As laudable as this goal may be, the majority is correct to insist that the Forest Service's decisions with regard to the Needles and Grizzly areas must comply with the Norbeck Act.2  The majority disapproves of these decisions because it believes that the Forest Service has failed to develop an adequate record to show that the Norbeck Act's mandate to protect game animals and birds has been satisfied. See maj. op. at 1289. The majority's two overriding concerns are that (1) the Forest Service subordinated the Norbeck Act to the NFMA, see maj. op. at 1289, and (2) the proposed plans "patently contradict" the Norbeck Act's mandate, see id. at 13 n.5.

I do not share the majority's concerns. I respectfully dissent because I believe the Forest Service has demonstrated compliance with all the statutes that apply, including the NEPA, the NFMA, and the Norbeck Act. Unlike the majority, I find the Act rife with ambiguity and the Forest Service's decisions reasonable interpretations of it. Therefore, I believe Chevron deference requires us to affirm the district court's approval of these decisions.

The Norbeck Preserve is governed by several overlapping statutes, e.g., the NEPA, the NFMA, and the Norbeck Act, each of which must be complied with before any decision affecting the Preserve may be implemented legally.3  At times the majority acknowledges this. See maj. op. at 1287 (stating that the NEPA applies to Norbeck); id. at 10 (same for the NFMA); id. at 11 (holding that management plans must comply with the specific mandate of the Norbeck Act). At other times, however, the majority seems to set up an "either-or" proposition: Either the NFMA or the Norbeck Act applies, but if the former does then the latter cannot. See maj. op. at 1286 (discussing "which among various statutes" govern agency action); id. at 8 (disagreeing with the Forest Service's assertion that its decisions comply with all the overlapping statutes, including the Norbeck Act, and chiding the Service for "not rely [ing] solely on the Norbeck Act"); id. at 10 (asking whether the NFMA can "overbalance and thereby effectively negate" the Norbeck Act). I believe this is a false dichotomy. There is no inherent reason to think that the Forest Service's reliance on the NFMA necessarily violates the Norbeck Act.

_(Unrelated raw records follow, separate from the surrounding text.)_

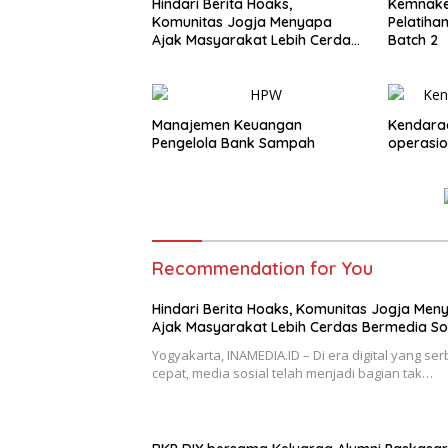
Hindari Berita Hoaks,
Kemnaker
Komunitas Jogja Menyapa
Pelatiha
Ajak Masyarakat Lebih Cerdas
Batch 2
Bermedia Sosial
Manajemen Keuangan
Kendaraa
Pengelola Bank Sampah
operasio
Recommendation for You
Hindari Berita Hoaks, Komunitas Jogja Men
Ajak Masyarakat Lebih Cerdas Bermedia So
Yogyakarta, INAMEDIA.ID – Di era digital yang ser
cepat, media sosial telah menjadi bagian tak…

These instances of characterizing the case in "either-or" terms brings to light the majority's fundamental concern, and the question at the heart of this case: whether the Forest Service's goal of "optimiz [ing] overall wildlife, fish, and vegetative habitat diversity," maj. op. at 1285 (citing the NFMA), is permissible given the Norbeck Act's mandate of preserving Norbeck "for the protection of game animals and birds, and . . . as a breeding place therefor," id. (quoting the Norbeck Act, 16 U.S.C. 675). The majority concludes that the goal is "patently contradictory" to the Act's mandate. See maj. op. at 1288 n.5. I disagree given the Act's ambiguity.

I agree with the majority's conclusion that, as the most specific of the overlapping statutes that apply to the Preserve, the proposed management plans must comply with the "specific mandate" of the Norbeck Act. See maj. op. at 1287. I disagree, though, with the majority's further conclusion that the Act's language "contain [s] and limit [s]" the Forest Service's discretion in such a way as to disallow the proposed plans for Norbeck. See id. at 13 n.5. My reason, again, is that I find the Act ambiguous on numerous levels. The surrounding statutory context eliminates some of the ambiguity, but it does so in favor of the Forest Service's interpretation.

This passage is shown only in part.